→ **INSTRUCTIONS FOR THE TASK**
Lines of the listing that contain "volje" need to be copied.

→ **GIVEN INFORMATION**
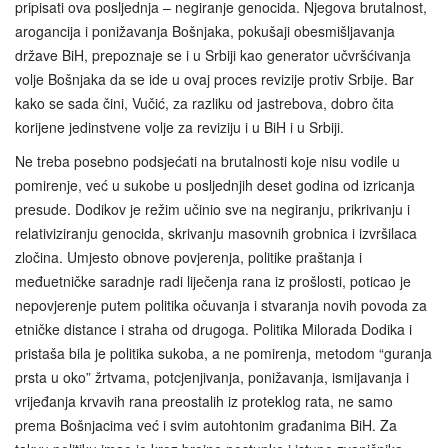
pripisati ova posljednja – negiranje genocida. Njegova brutalnost,
arogancija i ponižavanja Bošnjaka, pokušaji obesmišljavanja
države BiH, prepoznaje se i u Srbiji kao generator učvršćivanja
volje Bošnjaka da se ide u ovaj proces revizije protiv Srbije. Bar
kako se sada čini, Vučić, za razliku od jastrebova, dobro čita
korijene jedinstvene volje za reviziju i u BiH i u Srbiji.
Ne treba posebno podsjećati na brutalnosti koje nisu vodile u
pomirenje, već u sukobe u posljednjih deset godina od izricanja
presude. Dodikov je režim učinio sve na negiranju, prikrivanju i
relativiziranju genocida, skrivanju masovnih grobnica i izvršilaca
zločina. Umjesto obnove povjerenja, politike praštanja i
međuetničke saradnje radi liječenja rana iz prošlosti, poticao je
nepovjerenje putem politika očuvanja i stvaranja novih povoda za
etničke distance i straha od drugoga. Politika Milorada Dodika i
pristaša bila je politika sukoba, a ne pomirenja, metodom “guranja
prsta u oko” žrtvama, potcjenjivanja, ponižavanja, ismijavanja i
vrijeđanja krvavih rana preostalih iz proteklog rata, ne samo
prema Bošnjacima već i svim autohtonim građanima BiH. Za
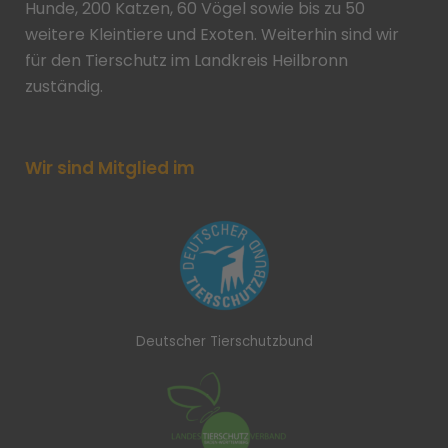
Hunde, 200 Katzen, 60 Vögel sowie bis zu 50
weitere Kleintiere und Exoten. Weiterhin sind wir
für den Tierschutz im Landkreis Heilbronn
zuständig.
Wir sind Mitglied im
Deutscher Tierschutzbund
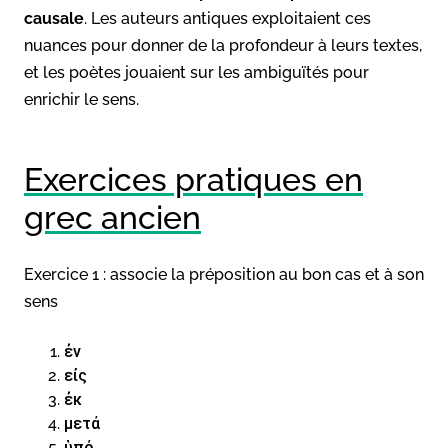
causale
. Les auteurs antiques exploitaient ces
nuances pour donner de la profondeur à leurs textes,
et les poètes jouaient sur les ambiguïtés pour
enrichir le sens.
Exercices pratiques en
grec ancien
Exercice 1 : associe la préposition au bon cas et à son
sens
ἐν
εἰς
ἐκ
μετά
ὑπό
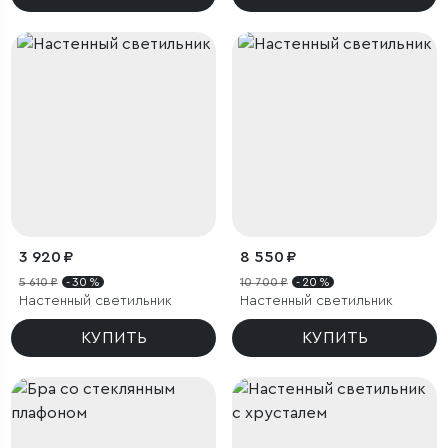
3 920 ₽
8 550 ₽
5 610 ₽
- 30 %
10 700 ₽
- 20 %
Настенный светильник
Настенный светильник
КУПИТЬ
КУПИТЬ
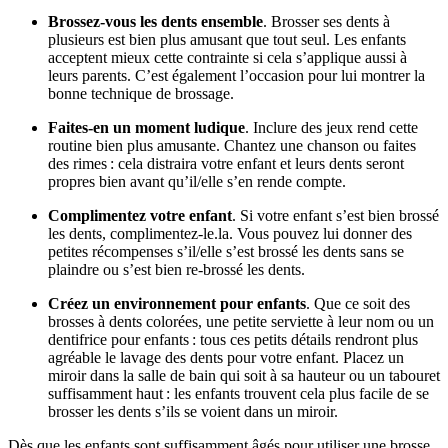
Brossez-vous les dents ensemble
. Brosser ses dents à 
plusieurs est bien plus amusant que tout seul. Les enfants 
acceptent mieux cette contrainte si cela s’applique aussi à 
leurs parents. C’est également l’occasion pour lui montrer la 
bonne technique de brossage. 
Faites-en un moment ludique
. Inclure des jeux rend cette 
routine bien plus amusante. Chantez une chanson ou faites 
des rimes : cela distraira votre enfant et leurs dents seront 
propres bien avant qu’il/elle s’en rende compte. 
Complimentez votre enfant
. Si votre enfant s’est bien brossé 
les dents, complimentez-le.la. Vous pouvez lui donner des 
petites récompenses s’il/elle s’est brossé les dents sans se 
plaindre ou s’est bien re-brossé les dents.
Créez un environnement pour enfants
. Que ce soit des 
brosses à dents colorées, une petite serviette à leur nom ou un 
dentifrice pour enfants : tous ces petits détails rendront plus 
agréable le lavage des dents pour votre enfant. Placez un 
miroir dans la salle de bain qui soit à sa hauteur ou un tabouret 
suffisamment haut : les enfants trouvent cela plus facile de se 
brosser les dents s’ils se voient dans un miroir. 
Dès que les enfants sont suffisamment âgés pour utiliser une brosse 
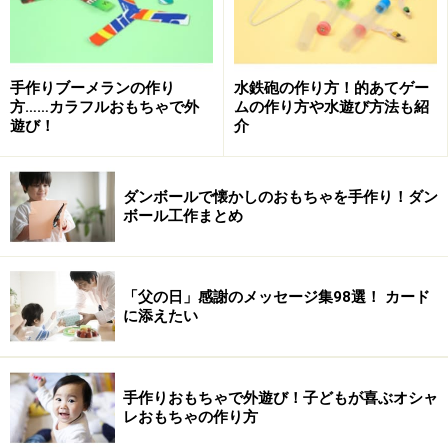
手作りブーメランの作り
水鉄砲の作り方！的あてゲー
方……カラフルおもちゃで外
ムの作り方や水遊び方法も紹
遊び！
介
ダンボールで懐かしのおもちゃを手作り！ダン
ボール工作まとめ
「父の日」感謝のメッセージ集98選！ カード
に添えたい
手作りおもちゃで外遊び！子どもが喜ぶオシャ
レおもちゃの作り方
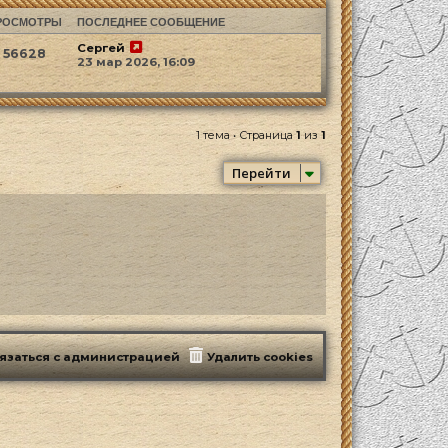
РОСМОТРЫ
ПОСЛЕДНЕЕ СООБЩЕНИЕ
Сергей
56628
23 мар 2026, 16:09
1 тема • Страница
1
из
1
Перейти
язаться с администрацией
Удалить cookies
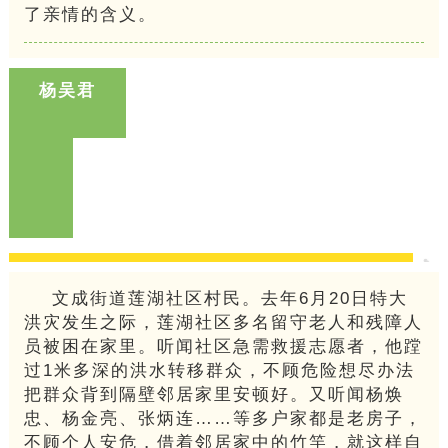
了亲情的含义。
杨吴君
文成街道莲湖社区村民。去年6月20日特大
洪灾发生之际，莲湖社区多名留守老人和残障人
员被困在家里。听闻社区急需救援志愿者，他蹚
过1米多深的洪水转移群众，不顾危险想尽办法
把群众背到隔壁邻居家里安顿好。又听闻杨焕
忠、杨金亮、张炳连……等多户家都是老房子，
不顾个人安危，借着邻居家中的竹竿，就这样自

→ **FINISHED TASK**
volje Bošnjaka da se ide u ovaj proces revizije protiv Srbije. Bar
korijene jedinstvene volje za reviziju i u BiH i u Srbiji.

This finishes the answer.